== Segment start ==

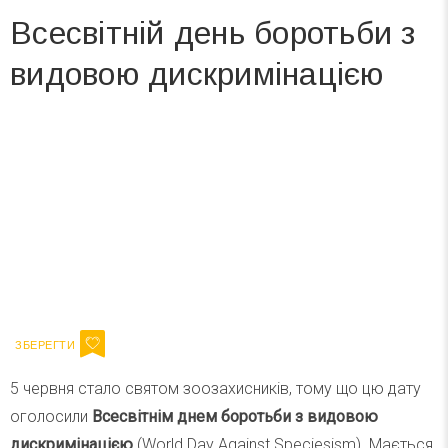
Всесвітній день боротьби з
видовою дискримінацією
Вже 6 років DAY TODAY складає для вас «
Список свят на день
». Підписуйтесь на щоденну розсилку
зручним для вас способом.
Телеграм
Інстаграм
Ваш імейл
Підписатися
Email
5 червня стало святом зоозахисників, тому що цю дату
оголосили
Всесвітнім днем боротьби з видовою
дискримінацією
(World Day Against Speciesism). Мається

== Segment end ==
== Segment start ==

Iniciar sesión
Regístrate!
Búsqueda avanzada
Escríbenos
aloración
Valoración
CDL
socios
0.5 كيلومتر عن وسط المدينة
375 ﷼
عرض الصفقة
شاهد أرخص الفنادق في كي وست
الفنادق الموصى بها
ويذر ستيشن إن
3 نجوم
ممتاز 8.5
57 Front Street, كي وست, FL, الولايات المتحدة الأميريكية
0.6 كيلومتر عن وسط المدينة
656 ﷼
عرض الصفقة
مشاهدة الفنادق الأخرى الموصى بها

== Segment end ==

■ **Exercise**
Your answer must be every line from the entries that contains the string "الفنادق", copied as it stands.

■ **Result for this task**
شاهد أرخص الفنادق في كي وست
الفنادق الموصى بها
مشاهدة الفنادق الأخرى الموصى بها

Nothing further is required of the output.